Hacker News new | ask | show | jobs
by ritchie46 1260 days ago
Polars author here.

> Aren't these just if/else-if/else conditions? It's seems more in line with mathematical/python convention to use if/else... am I missing something?

Yes, they are. But if you look at pandas `f['a'] <= 3` a boolean mask is created on eagerly, on the fly. Pandas has zero chance to do anything clever here.

And yes, `when.then.otherwise` is exactly `if else`, but if `if else` is already a keyword in python so we cannot use them. `when, then, otherwise` are close synonyms.

The benefit of using the `when().then().otherwise()` expression is that it is lazy. We don't do anything until we need to materialize the result. Then the optimizer has a chance to see the query a a whole and determine if the `mask` can be reused, is not needed, should be done somewhere else, etc.

> Polars mutates the dataframe,

Almost all polars methods are pure. There will be no dataframe mutated, but a new dataframe created.

> Is there a reason why Polars is trying to avoid this kind of filtering in the row/column indices.

Yes there is. Ambiguity. I want things to be explicit. So the method names should make clear that you are selecting rows:

`df.filter`

or selecting columns:

`df.select`

or slicing

`df.slice`

In pandas this can all be done with bracket notation. I often read code something like this

`df[foo] = bar` and wondered what kind of datatype was stored into `foo`.

Indexes has the same read complexity. I often read/saw queries that showed a different outcome after a `reset_index` call. I like things to be more explicit. This may cost some keystrokes, but future me/us can more easily understand what is going on.

1 comments

> Yes, they are. But if you look at pandas `f['a'] <= 3` a boolean mask is created on eagerly, on the fly. Pandas has zero chance to do anything clever here.

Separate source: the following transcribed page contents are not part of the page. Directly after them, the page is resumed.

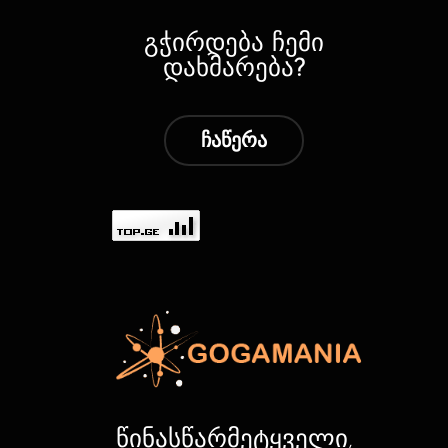
გჭირდება ჩემი
დახმარება?
ჩაწერა
წინასწარმეტყველი,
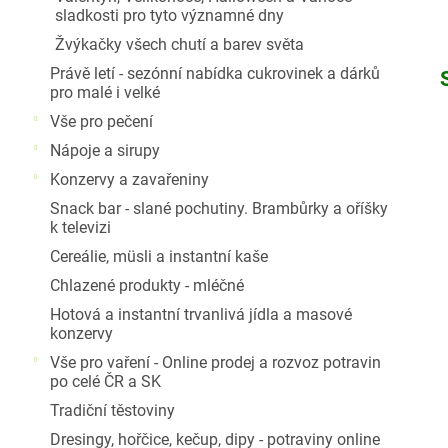
sladkosti pro tyto významné dny
Žvýkačky všech chutí a barev světa
Právě letí - sezónní nabídka cukrovinek a dárků
pro malé i velké
Vše pro pečení
Nápoje a sirupy
Konzervy a zavařeniny
Snack bar - slané pochutiny. Brambůrky a oříšky
k televizi
Cereálie, müsli a instantní kaše
Chlazené produkty - mléčné
Hotová a instantní trvanlivá jídla a masové
konzervy
Vše pro vaření - Online prodej a rozvoz potravin
po celé ČR a SK
Tradiční těstoviny
Dresingy, hořčice, kečup, dipy - potraviny online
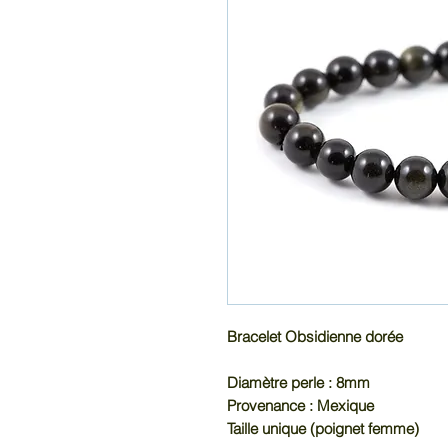
Bracelet Obsidienne dorée
Diamètre perle : 8mm
Provenance : Mexique
Taille unique (poignet femme)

Isn't this just an implementation detail? It seems like it wouldn't be tough to turn this into syntactic sugar rather than a forced eager evaluation. IE, `f['a'] <= 3` could just as easily evaluate into a computation graph rather than the evaluation of that graph. For example, I could imagine something like so:

```

from polars.dataframe import LazyDataFrame, DataFrame

def fn():

  ...

  ldf = LazyDataFrame(df)
  # this mutates the computation graph but doesn't evaluate
  ldf.loc[f['a'] <= 3, "b"] = f['b']
  df = DataFrame(ldf)
  return df
```

This is a toy example so I'm not sure if the part around evaluation makes complete sense, but it seems like how pandas eagerly evaluates the frame is a shortcoming of its implementation and model, rather than the syntactic sugar itself.

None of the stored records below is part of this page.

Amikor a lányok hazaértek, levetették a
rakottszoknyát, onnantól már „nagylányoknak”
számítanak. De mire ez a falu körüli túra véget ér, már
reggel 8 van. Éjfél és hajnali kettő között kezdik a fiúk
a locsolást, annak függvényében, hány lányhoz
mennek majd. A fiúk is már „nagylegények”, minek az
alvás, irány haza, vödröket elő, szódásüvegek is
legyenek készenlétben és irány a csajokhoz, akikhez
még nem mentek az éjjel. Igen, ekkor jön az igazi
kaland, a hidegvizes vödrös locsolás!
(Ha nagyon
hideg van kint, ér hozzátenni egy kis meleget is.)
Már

To be even more specific, this is the way SQLAlchemy does it. You could have something like this:

```

from models import Contact

def fn():

  ...

  # doesn't evaluate; could trivially be done as Contact[Contact.name == 'John']
  filtered_contact_exp = Contact.filter(Contact.name == 'John')
  # actually evaluates
  filtered_contacts = filtered_contact_exp.all()
  return filtered_contacts
```

And SQLAlchemy knows not to actually trigger the evaluation until you do something like `.all()`. Why not adopt this kind of pattern with Polars?